Tunapuna is a town in the East–West Corridor of the island of Trinidad, in Trinidad and Tobago.

==Town==
Tunapuna is located between St. Augustine, Tacarigua and Trincity. Tunapuna is the largest town between San Juan and Arima. It is an important market and commercial centre, and is the seat of the Tunapuna–Piarco Regional Corporation. The Tunapuna Parliamentary seat is a marginal, hence popular wisdom dictates: "If you win Tunapuna, you win the elections." The only gurdwara (Sikh temple) in Trinidad and Tobago is located in Tunapuna and dates back to some of the first Punjabi Indian immigrants in 1929.

==Carnival==
For more than one hundred years, Tunapuna has been a Carnival venue. Each year this regional carnival, which is a showcase for traditional and conventional mas, steel band, and stick fighting, is organised by the Tunapuna Carnival Committee.

==Notable people==
The renowned writer and scholar C. L. R. James was born and is buried here, and popular 1950s pianist Winifred Atwell was born here.

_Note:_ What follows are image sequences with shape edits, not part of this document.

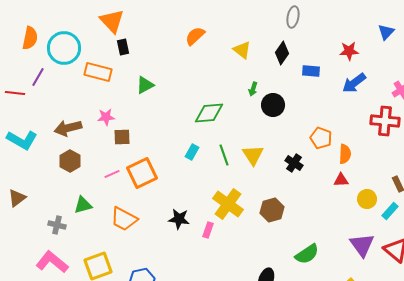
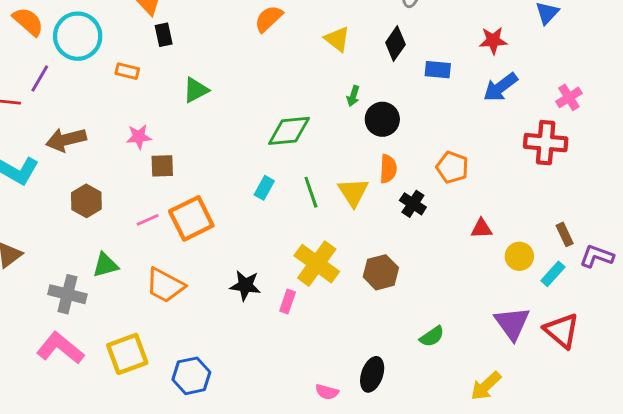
orange semicircle: (30, 38) -> (28, 22), turned -60
orange rectangle: (98, 72) -> (127, 71), size x0.6
brown arrow: (68, 128) -> (66, 140), moved
orange semicircle: (345, 154) -> (388, 169), moved
gray cross: (57, 225) -> (67, 294), size x1.4
green semicircle: (307, 254) -> (432, 336), size x0.7

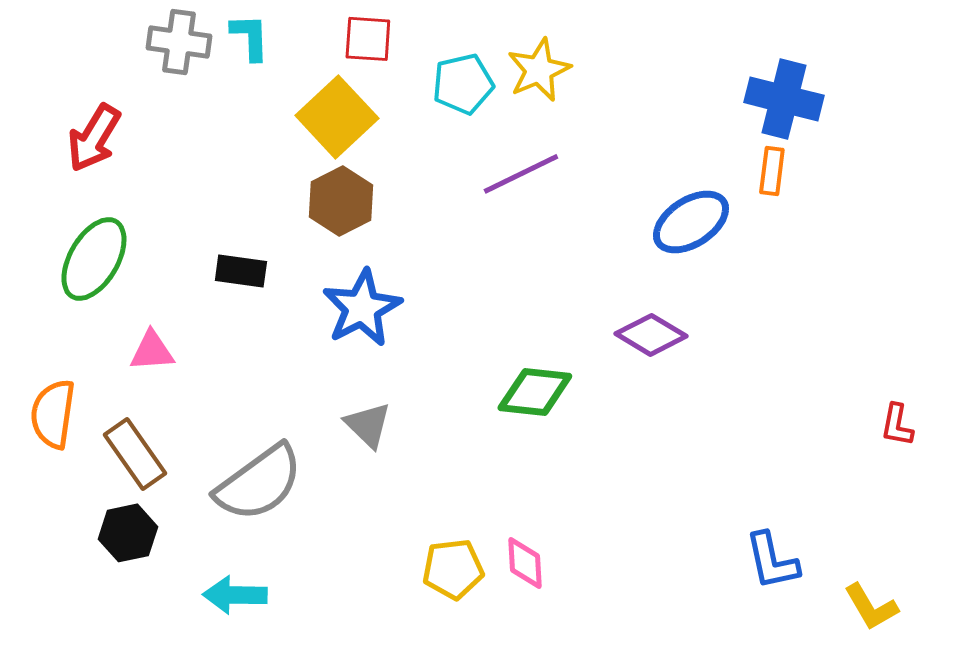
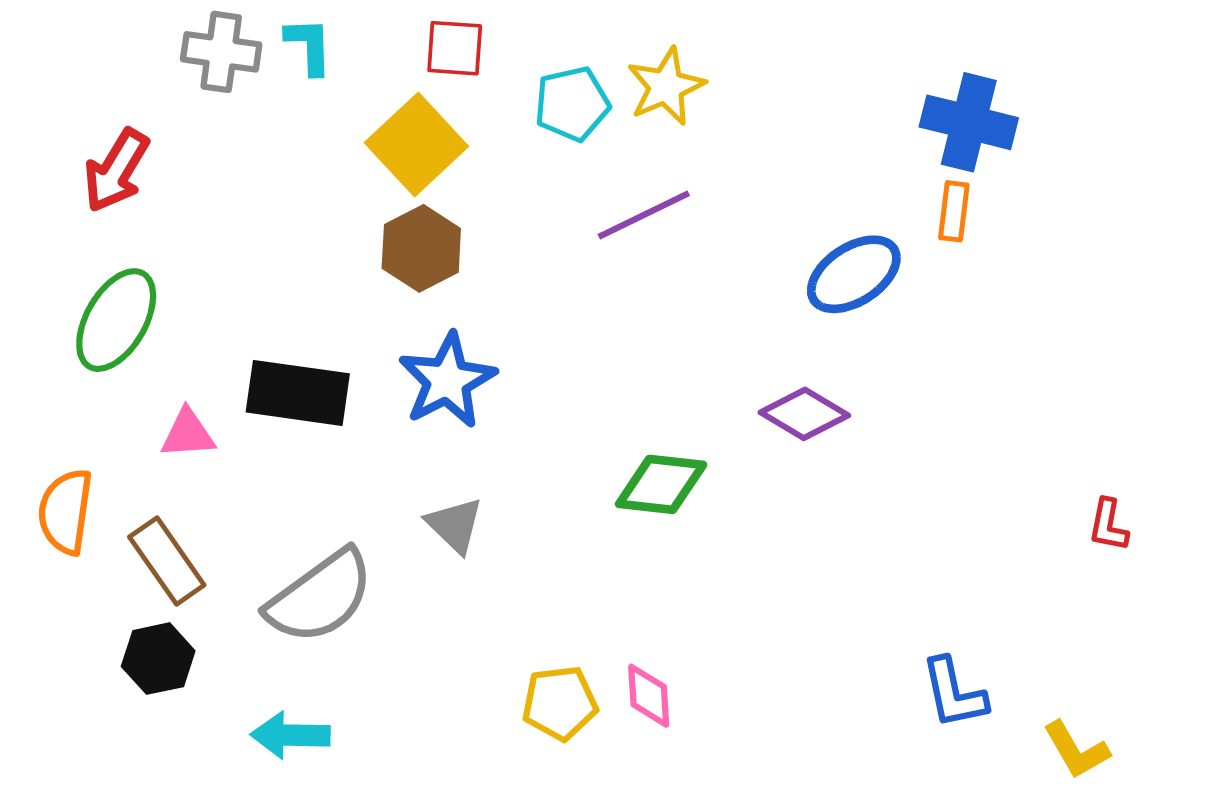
black rectangle: (241, 271) -> (298, 393), moved, size x1.6

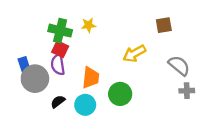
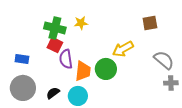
blue rectangle: (24, 64) -> (22, 59), turned -64
purple semicircle: (58, 64) -> (66, 59), moved
gray circle: (35, 79) -> (23, 88), moved
green circle: (120, 94) -> (106, 69), moved

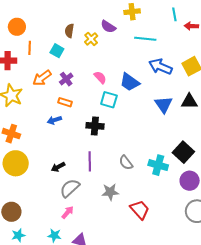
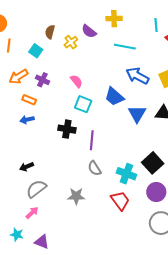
purple cross: (66, 79) -> (42, 80), turned -32
blue trapezoid: (130, 82) -> (114, 97), moved
orange rectangle: (65, 102) -> (29, 100), moved
purple line: (90, 161) -> (92, 140), moved
red trapezoid: (140, 210) -> (120, 201), moved

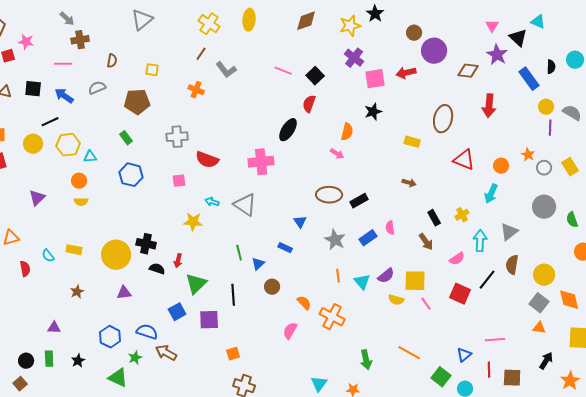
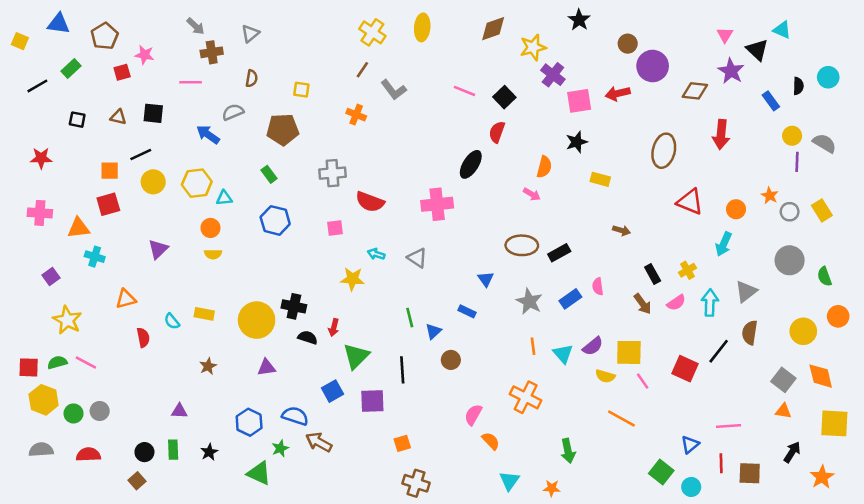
gray triangle: (142, 20) -> (250, 34), moved, size x0.7
yellow star: (350, 26) -> (533, 47), moved
blue rectangle: (529, 79) -> (771, 101), size x0.7
blue arrow: (64, 96) -> (208, 135), moved
black line: (50, 122) -> (141, 154), moved
yellow rectangle: (412, 142) -> (600, 179), moved
gray triangle: (245, 205) -> (417, 258), size x0.7
pink semicircle: (457, 259) -> (676, 303), moved
yellow circle: (544, 275) -> (803, 331), moved
orange semicircle: (304, 303) -> (491, 441), moved
orange line: (409, 353) -> (621, 418), moved

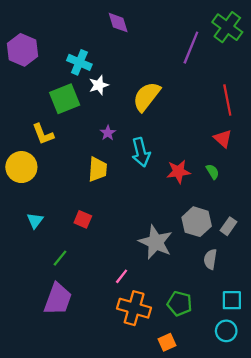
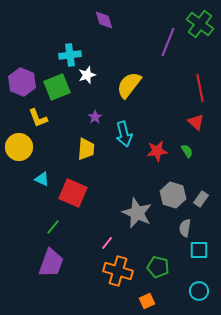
purple hexagon: (23, 50) -> (22, 82), moved
cyan cross: (79, 62) -> (70, 55), turned -30
red square: (83, 219) -> (73, 193), size x1.8
cyan triangle: (35, 221) -> (42, 179), moved, turned -42
cyan square: (232, 300) -> (199, 250), moved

Songwriter, composer, writer and director Donald Heywood, best remembered for composing "I'm Coming Virginia" in 1926, which became a hit for Ethel Waters was born in Tunapuna in 1896.
Professional footballer Stern John was born in Tunapuna.

== In popular culture ==
The song "Tuna Puna Trinidad" was the B-side of a single released by Petula Clark in 1955.